*PROBLEM STATEMENT*.
In the records below, find the line holding "питомцу максимально деликатно и тактично!" and the line holding "-ट्रांस फैट वाला". Set down both, with every line between them, exactly.

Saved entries
• • • •

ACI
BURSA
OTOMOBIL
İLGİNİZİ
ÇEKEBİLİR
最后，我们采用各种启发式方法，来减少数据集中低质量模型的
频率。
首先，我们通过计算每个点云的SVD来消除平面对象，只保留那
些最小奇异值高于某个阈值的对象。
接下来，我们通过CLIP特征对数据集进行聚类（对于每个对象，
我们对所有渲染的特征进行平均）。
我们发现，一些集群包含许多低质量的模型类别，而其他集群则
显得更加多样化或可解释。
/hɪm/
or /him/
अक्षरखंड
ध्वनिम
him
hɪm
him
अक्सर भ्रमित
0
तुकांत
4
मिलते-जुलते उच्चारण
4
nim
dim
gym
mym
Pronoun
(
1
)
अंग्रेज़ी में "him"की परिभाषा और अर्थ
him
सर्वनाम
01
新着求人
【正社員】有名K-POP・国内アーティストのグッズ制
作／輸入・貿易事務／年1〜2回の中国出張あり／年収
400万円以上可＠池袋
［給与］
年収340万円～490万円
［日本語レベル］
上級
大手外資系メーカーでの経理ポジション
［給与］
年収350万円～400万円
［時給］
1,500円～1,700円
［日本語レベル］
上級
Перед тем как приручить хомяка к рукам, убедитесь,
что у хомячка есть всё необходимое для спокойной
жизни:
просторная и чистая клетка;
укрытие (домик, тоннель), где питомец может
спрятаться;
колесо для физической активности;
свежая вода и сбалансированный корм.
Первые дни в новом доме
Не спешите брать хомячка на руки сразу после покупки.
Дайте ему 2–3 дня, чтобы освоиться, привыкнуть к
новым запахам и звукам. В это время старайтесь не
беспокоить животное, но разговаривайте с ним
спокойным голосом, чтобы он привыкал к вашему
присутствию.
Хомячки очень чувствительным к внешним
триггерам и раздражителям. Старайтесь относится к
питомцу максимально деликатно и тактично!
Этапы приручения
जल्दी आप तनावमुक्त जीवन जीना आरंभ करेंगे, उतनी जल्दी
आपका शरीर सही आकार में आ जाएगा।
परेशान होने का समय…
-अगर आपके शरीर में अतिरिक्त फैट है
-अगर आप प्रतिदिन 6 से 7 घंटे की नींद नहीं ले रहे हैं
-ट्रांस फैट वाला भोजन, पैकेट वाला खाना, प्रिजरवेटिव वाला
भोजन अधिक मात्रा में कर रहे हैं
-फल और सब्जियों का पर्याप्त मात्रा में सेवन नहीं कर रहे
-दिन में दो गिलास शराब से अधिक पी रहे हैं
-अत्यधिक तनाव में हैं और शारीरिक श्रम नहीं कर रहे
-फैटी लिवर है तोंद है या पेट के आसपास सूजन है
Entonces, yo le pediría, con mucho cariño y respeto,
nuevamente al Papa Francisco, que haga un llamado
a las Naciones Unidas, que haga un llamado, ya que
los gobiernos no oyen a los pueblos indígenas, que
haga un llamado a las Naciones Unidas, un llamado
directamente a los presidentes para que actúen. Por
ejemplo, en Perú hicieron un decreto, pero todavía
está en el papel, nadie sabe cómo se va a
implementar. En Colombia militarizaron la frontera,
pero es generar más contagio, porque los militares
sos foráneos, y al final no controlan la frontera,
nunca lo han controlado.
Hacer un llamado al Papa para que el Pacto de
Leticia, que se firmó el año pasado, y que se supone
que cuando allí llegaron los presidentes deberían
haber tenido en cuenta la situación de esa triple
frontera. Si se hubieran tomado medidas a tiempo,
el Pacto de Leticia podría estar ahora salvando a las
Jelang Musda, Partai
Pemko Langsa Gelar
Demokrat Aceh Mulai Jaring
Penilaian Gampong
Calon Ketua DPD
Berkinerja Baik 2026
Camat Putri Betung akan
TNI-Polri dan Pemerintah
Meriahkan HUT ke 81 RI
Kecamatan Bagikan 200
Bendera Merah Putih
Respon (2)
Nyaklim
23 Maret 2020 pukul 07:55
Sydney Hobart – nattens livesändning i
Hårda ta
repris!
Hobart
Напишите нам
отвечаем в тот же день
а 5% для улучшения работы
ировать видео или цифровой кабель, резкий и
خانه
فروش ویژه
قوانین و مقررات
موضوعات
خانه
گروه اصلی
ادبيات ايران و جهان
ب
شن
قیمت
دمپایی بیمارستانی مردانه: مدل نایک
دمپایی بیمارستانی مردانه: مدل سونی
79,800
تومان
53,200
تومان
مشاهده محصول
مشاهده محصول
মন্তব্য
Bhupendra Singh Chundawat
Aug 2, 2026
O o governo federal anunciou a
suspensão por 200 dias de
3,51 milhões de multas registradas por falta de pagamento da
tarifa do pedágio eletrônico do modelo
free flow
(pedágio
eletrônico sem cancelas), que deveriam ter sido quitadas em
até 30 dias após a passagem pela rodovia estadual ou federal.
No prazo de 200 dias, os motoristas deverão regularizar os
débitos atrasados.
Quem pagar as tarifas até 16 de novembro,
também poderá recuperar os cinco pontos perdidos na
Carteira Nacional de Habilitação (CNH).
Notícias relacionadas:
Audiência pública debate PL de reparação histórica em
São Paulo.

• • • •

*ANSWER SECTION*.
питомцу максимально деликатно и тактично!
Этапы приручения
जल्दी आप तनावमुक्त जीवन जीना आरंभ करेंगे, उतनी जल्दी
आपका शरीर सही आकार में आ जाएगा।
परेशान होने का समय…
-अगर आपके शरीर में अतिरिक्त फैट है
-अगर आप प्रतिदिन 6 से 7 घंटे की नींद नहीं ले रहे हैं
-ट्रांस फैट वाला भोजन, पैकेट वाला खाना, प्रिजरवेटिव वाला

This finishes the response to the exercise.